No es que Rivera rompa con Rajoy: el cordial desprecio que se profesan es ya viejo. Lo que se dirime es el bote, el voto crecido de los hartos de nacionalismo, el descontento del personal con un 155 flácido que no ha servido más que para pagar las facturas de la Generalitat; si para colmo se han pagado las que no se debían es otro debate entre Llarena y Montoro, ya parece que apaciguado. Es el Consejo de Ministros quien está aplicando este 155, y de poco sirve que arguya obediencia a lo pactado con Cs y PSOE para diluir responsabilidades, porque unos están en la oposición y el poder lo ejerce el Gobierno. Cuando el PP se escuda en que Rivera y Sánchez desaconsejaban a Rajoy el 155 está subrayando su impotencia y ocultando el desarrollo de los acontecimientos. Ese titular ocupaba nuestra portada el 3 de septiembre: tres días después los separatistas dieron el golpe parlamentario que pisoteó los derechos de Arrimadas y de Iceta, jornadas que lógicamente extinguieron los miramientos centristas y socialistas con el polémico artículo. «Cuando las circunstancias cambian, yo cambio con ellas. ¿Usted qué hace?», desafiaba Keynes. Acusa Rajoy a Rivera de oportunista, pero que un político llame oportunista a otro recuerda un poco a Guardiola despachando a los jugadores del Madrid por «atletas». En el sentido de la oportunidad consiste, desde Maquiavelo, el arte mismo de la lucha por el poder.
La excusa para la penúltima escaramuza fue el voto delegado de dos ilustres forajidos, el Batman y el Robin del procés en el exilio: Puigdemont y su fiel confidente Comín. Rivera preguntó a Rajoy por qué el Gobierno no recurre al TC para impedir que ambos superhéroes en la ficción decidan una investidura en la realidad. Rajoy adujo que sus servicios jurídicos le niegan «legitimidad». Fantástico. Así que el Gobierno no tiene derecho a impedir que dos célebres conculcadores de la ley la conculquen una vez más. El motivo profundo hay que buscarlo en la conveniencia política: Rajoy necesita que se forme Gobierno en Cataluña para que se levante el 155 para que el PNV le apruebe los Presupuestos para que le dejen terminar la legislatura en paz. Que es lo que Cs no quiere que suceda.
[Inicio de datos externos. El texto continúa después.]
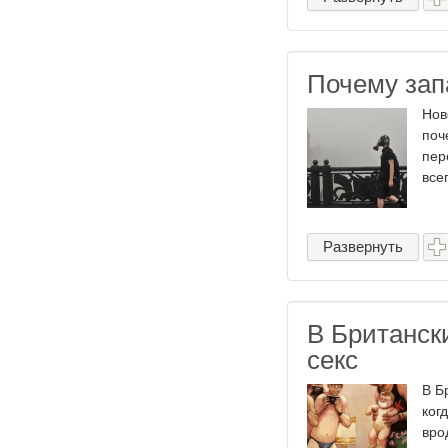
Почему зап
Нов
поч
пер
все
Развернуть
В Британск
секс
В Б
ког
вро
En la dialéctica PP-Cs, la izquierda ejerce de espectadora frustrada. El mutis de Cifuentes echa agua al fuego purificador de Robles e Iglesias, y a feminista nadie gana ya al ministro Catalá. Quien no sólo vio todos los órdagos de Montero, sino que anuncia una «guía de lenguaje inclusivo». Esfuerzo inútil: se sigue llamando Rafael. Quizá cambiando de sexo y adoptando un nombre artístico –¡de Rafael Catalá a Raffaella Carrà!– se haga perdonar un día lo imperdonable a juicio de las SS de la Sensibilidad Salem: ser del PP.